Your instructions → Copy out every line of the data exactly.

Given information →
== Segment start ==

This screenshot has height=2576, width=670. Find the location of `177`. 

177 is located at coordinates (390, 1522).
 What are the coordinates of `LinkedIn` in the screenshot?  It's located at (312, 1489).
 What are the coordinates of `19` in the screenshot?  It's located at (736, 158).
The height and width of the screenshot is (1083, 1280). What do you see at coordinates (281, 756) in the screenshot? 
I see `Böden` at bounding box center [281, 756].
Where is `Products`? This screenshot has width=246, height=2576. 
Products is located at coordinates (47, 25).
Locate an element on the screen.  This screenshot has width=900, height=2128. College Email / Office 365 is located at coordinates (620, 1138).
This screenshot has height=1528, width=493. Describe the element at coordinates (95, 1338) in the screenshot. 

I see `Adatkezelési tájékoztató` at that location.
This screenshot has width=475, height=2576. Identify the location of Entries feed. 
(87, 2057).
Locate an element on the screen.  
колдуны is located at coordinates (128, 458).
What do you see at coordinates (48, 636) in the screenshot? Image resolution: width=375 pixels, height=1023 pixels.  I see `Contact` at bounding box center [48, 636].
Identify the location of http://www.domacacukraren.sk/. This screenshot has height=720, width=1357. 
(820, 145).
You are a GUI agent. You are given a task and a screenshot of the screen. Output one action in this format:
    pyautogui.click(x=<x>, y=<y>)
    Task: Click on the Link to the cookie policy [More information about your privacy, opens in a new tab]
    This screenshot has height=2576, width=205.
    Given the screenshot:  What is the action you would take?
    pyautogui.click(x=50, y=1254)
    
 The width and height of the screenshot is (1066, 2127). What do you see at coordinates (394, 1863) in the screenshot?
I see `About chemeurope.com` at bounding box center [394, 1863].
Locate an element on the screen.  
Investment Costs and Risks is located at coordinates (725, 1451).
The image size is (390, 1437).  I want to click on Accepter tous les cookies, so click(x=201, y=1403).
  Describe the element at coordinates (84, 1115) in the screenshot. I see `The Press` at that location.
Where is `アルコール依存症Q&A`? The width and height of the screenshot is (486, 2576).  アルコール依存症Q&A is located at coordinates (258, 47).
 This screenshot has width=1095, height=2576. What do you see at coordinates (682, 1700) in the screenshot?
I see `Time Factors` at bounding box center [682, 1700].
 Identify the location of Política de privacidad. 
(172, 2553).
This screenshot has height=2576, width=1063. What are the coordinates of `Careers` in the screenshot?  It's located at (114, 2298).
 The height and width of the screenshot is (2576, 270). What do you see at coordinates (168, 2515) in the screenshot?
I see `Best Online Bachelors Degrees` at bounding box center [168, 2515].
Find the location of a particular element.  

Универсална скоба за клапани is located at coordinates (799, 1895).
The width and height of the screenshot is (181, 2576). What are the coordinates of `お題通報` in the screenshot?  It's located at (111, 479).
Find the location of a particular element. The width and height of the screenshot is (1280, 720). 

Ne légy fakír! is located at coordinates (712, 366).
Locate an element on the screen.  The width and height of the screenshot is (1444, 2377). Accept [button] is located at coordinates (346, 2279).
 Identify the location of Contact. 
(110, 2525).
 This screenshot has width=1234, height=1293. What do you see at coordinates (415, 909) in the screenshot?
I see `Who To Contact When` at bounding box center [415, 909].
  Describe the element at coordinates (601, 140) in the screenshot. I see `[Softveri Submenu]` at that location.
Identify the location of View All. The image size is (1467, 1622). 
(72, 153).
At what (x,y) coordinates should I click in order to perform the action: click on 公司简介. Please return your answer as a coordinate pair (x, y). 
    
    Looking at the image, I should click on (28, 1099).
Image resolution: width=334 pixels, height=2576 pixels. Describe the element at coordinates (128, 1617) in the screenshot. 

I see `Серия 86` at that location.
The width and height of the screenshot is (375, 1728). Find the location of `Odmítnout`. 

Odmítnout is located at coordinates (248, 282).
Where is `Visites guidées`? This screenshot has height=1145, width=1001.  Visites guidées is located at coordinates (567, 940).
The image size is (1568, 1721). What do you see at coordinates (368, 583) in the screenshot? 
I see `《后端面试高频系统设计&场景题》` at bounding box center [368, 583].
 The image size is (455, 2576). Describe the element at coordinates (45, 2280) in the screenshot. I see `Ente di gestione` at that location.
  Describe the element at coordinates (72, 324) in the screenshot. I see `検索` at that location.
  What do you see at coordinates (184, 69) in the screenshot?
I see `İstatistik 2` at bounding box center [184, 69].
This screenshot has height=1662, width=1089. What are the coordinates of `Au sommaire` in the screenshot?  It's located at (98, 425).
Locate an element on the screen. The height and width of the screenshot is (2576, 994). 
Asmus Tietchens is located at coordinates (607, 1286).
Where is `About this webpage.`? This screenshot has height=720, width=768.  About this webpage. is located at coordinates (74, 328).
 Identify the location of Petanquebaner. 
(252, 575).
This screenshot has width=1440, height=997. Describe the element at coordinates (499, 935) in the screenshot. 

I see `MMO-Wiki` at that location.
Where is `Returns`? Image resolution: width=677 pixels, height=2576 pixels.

== Segment end ==

Solution for this exercise →
This screenshot has height=2576, width=670. Find the location of `177`. 

177 is located at coordinates (390, 1522).
 What are the coordinates of `LinkedIn` in the screenshot?  It's located at (312, 1489).
 What are the coordinates of `19` in the screenshot?  It's located at (736, 158).
The height and width of the screenshot is (1083, 1280). What do you see at coordinates (281, 756) in the screenshot? 
I see `Böden` at bounding box center [281, 756].
Where is `Products`? This screenshot has width=246, height=2576. 
Products is located at coordinates (47, 25).
Locate an element on the screen.  This screenshot has width=900, height=2128. College Email / Office 365 is located at coordinates (620, 1138).
This screenshot has height=1528, width=493. Describe the element at coordinates (95, 1338) in the screenshot. 

I see `Adatkezelési tájékoztató` at that location.
This screenshot has width=475, height=2576. Identify the location of Entries feed. 
(87, 2057).
Locate an element on the screen.  
колдуны is located at coordinates (128, 458).
What do you see at coordinates (48, 636) in the screenshot? Image resolution: width=375 pixels, height=1023 pixels.  I see `Contact` at bounding box center [48, 636].
Identify the location of http://www.domacacukraren.sk/. This screenshot has height=720, width=1357. 
(820, 145).
You are a GUI agent. You are given a task and a screenshot of the screen. Output one action in this format:
    pyautogui.click(x=<x>, y=<y>)
    Task: Click on the Link to the cookie policy [More information about your privacy, opens in a new tab]
    This screenshot has height=2576, width=205.
    Given the screenshot:  What is the action you would take?
    pyautogui.click(x=50, y=1254)
    
 The width and height of the screenshot is (1066, 2127). What do you see at coordinates (394, 1863) in the screenshot?
I see `About chemeurope.com` at bounding box center [394, 1863].
Locate an element on the screen.  
Investment Costs and Risks is located at coordinates (725, 1451).
The image size is (390, 1437).  I want to click on Accepter tous les cookies, so click(x=201, y=1403).
  Describe the element at coordinates (84, 1115) in the screenshot. I see `The Press` at that location.
Where is `アルコール依存症Q&A`? The width and height of the screenshot is (486, 2576).  アルコール依存症Q&A is located at coordinates (258, 47).
 This screenshot has width=1095, height=2576. What do you see at coordinates (682, 1700) in the screenshot?
I see `Time Factors` at bounding box center [682, 1700].
 Identify the location of Política de privacidad. 
(172, 2553).
This screenshot has height=2576, width=1063. What are the coordinates of `Careers` in the screenshot?  It's located at (114, 2298).
 The height and width of the screenshot is (2576, 270). What do you see at coordinates (168, 2515) in the screenshot?
I see `Best Online Bachelors Degrees` at bounding box center [168, 2515].
Find the location of a particular element.  

Универсална скоба за клапани is located at coordinates (799, 1895).
The width and height of the screenshot is (181, 2576). What are the coordinates of `お題通報` in the screenshot?  It's located at (111, 479).
Find the location of a particular element. The width and height of the screenshot is (1280, 720). 

Ne légy fakír! is located at coordinates (712, 366).
Locate an element on the screen.  The width and height of the screenshot is (1444, 2377). Accept [button] is located at coordinates (346, 2279).
 Identify the location of Contact. 
(110, 2525).
 This screenshot has width=1234, height=1293. What do you see at coordinates (415, 909) in the screenshot?
I see `Who To Contact When` at bounding box center [415, 909].
  Describe the element at coordinates (601, 140) in the screenshot. I see `[Softveri Submenu]` at that location.
Identify the location of View All. The image size is (1467, 1622). 
(72, 153).
At what (x,y) coordinates should I click in order to perform the action: click on 公司简介. Please return your answer as a coordinate pair (x, y). 
    
    Looking at the image, I should click on (28, 1099).
Image resolution: width=334 pixels, height=2576 pixels. Describe the element at coordinates (128, 1617) in the screenshot. 

I see `Серия 86` at that location.
The width and height of the screenshot is (375, 1728). Find the location of `Odmítnout`. 

Odmítnout is located at coordinates (248, 282).
Where is `Visites guidées`? This screenshot has height=1145, width=1001.  Visites guidées is located at coordinates (567, 940).
The image size is (1568, 1721). What do you see at coordinates (368, 583) in the screenshot? 
I see `《后端面试高频系统设计&场景题》` at bounding box center [368, 583].
 The image size is (455, 2576). Describe the element at coordinates (45, 2280) in the screenshot. I see `Ente di gestione` at that location.
  Describe the element at coordinates (72, 324) in the screenshot. I see `検索` at that location.
  What do you see at coordinates (184, 69) in the screenshot?
I see `İstatistik 2` at bounding box center [184, 69].
This screenshot has height=1662, width=1089. What are the coordinates of `Au sommaire` in the screenshot?  It's located at (98, 425).
Locate an element on the screen. The height and width of the screenshot is (2576, 994). 
Asmus Tietchens is located at coordinates (607, 1286).
Where is `About this webpage.`? This screenshot has height=720, width=768.  About this webpage. is located at coordinates (74, 328).
 Identify the location of Petanquebaner. 
(252, 575).
This screenshot has width=1440, height=997. Describe the element at coordinates (499, 935) in the screenshot. 

I see `MMO-Wiki` at that location.
Where is `Returns`? Image resolution: width=677 pixels, height=2576 pixels.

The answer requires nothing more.